Intervista a Giuseppe Catozzella, autore di Italiana, romanzo ambientato tra la fine del regno di Francesco II di Borbone e l’avvento del regime sabaudo

In questi giorni in cui si ricorda il centenario del Regno di Italia, caduto lo scorso 17 marzo, culmine delle guerre risorgimentali e della reconquista  savoiardo-garibaldina del Paese, è uscito da Mondadori l’ultimo romanzo di Giuseppe Catozzella, Italiana (pagg. 324, euro 19), ambientato tra la fine del regno di Francesco II di Borbone e l’avvento del regime sabaudo.  L’autore giura che si tratta di casualità, avendo messo in cantiere il suo romanzo molto tempo prima, e c’è da credergli.
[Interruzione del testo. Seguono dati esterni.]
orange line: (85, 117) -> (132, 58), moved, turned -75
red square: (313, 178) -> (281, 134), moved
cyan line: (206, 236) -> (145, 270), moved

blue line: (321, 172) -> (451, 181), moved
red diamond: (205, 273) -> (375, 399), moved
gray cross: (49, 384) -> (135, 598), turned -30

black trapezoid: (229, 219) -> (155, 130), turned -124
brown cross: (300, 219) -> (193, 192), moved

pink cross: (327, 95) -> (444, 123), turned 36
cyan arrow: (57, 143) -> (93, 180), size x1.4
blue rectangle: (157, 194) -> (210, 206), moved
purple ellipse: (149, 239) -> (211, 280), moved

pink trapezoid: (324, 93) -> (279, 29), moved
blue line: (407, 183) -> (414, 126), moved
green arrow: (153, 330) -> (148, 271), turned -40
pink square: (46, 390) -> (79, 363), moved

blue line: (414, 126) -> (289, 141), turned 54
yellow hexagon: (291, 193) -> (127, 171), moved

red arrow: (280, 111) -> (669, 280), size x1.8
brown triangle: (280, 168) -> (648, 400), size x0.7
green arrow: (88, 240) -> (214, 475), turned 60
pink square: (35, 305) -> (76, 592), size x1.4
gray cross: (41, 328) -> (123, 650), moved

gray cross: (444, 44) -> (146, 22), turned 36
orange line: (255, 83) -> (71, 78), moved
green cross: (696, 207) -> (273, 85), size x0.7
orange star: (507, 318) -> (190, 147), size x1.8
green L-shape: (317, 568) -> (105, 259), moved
Tuttavia la coincidenza rimane, così come la sensazione che il romanzo di Catozzella ci aiuti a riconsiderare il processo di unificazione dell’Italia con occhi diversi e con quello sguardo obliquo ignoto alla memorialistica d’antan: quello dei perdenti e non dei vincitori.
Italiana è, infatti, la storia di Maria Oliverio, detta Cicilla, la più famosa brigantessa dei suoi tempi, e della banda di fuoriusciti che fa capo al marito Pietro Monaco. Siamo quindi di diritto nel territorio del romanzo storico e l’opera nasce, in effetti,  da un lungo e accurato lavoro di documentazione e d’archivio.
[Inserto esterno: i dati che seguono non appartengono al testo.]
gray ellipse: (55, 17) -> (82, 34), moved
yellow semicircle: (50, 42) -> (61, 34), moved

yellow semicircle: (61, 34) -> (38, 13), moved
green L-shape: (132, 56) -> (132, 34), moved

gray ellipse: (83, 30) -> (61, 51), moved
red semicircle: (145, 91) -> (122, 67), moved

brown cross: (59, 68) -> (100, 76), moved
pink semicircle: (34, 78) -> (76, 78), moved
Allo stesso tempo potremo però definirlo un «romanzo epico contemporaneo», per alcune di quelle caratteristiche che il collettivo Wu Ming nel 2008 assegnava a quella che ebbe a chiamare allora  la New Italian Epic: forte partecipazione emotiva con caratteri pop che ammiccano al lettore, ricerca di un punto di vista diverso e alternativo, ricorso in molti casi al genere del romanzo storico, appunto, opportunamente rivisitato.

Nel racconto di Catozzella, Cicilla viene rappresentata all’opposto delle cronache dell’epoca: non mostro di efferatezza e crudeltà, ma piuttosto l’eroina risorgimentale che si batte per una vera giustizia e che tradita nei suoi ideali abbraccia il brigantaggio come forma di riparazione verso i poveri e diseredati. L’avvento del Regno d’Italia per i braccianti della Sila si rivela, infatti, negli stessi termini che recitava Il Gattopardo di Tomasi di Lampedusa, non a caso altro romanzo sul medesimo periodo: “Se vogliamo che tutto rimanga come è, bisogna che tutto cambi”.

E così avviene: i notabili borbonici diventano i funzionari e quadri del nuovo Regno d’Italia, la ridistribuzione delle terre promessa da Garibaldi si trasforma in doloroso tradimento e disincanto, il tenore di vita del popolo vira ulteriormente verso il basso. E, visto che di epica si parlava, non è allora quella d’impostura delle camicie rosse garibaldine, ma, nella rilettura di Catozzella, di Cicilla e della sua compagine di briganti.

E’ lei l’Italiana che dà il titolo al libro, sovvertendo il motto attributo a Massimo d’Azeglio “abbiamo fatto l’Italia, ora dobbiamo fare gli italiani”. No, gli italiani forse c’erano già, è l’Italia che non è stata davvero fatta. Quell’Italia vagheggiata che la maestra di Cicilla le porta di nascosto nell’effigie di un cartoncino: “una donna bellissima, corpulenta, una matrona dai capelli corvini e fluenti, seduta su una scogliera, con gli occhi che dominavano la vastità del mare…”.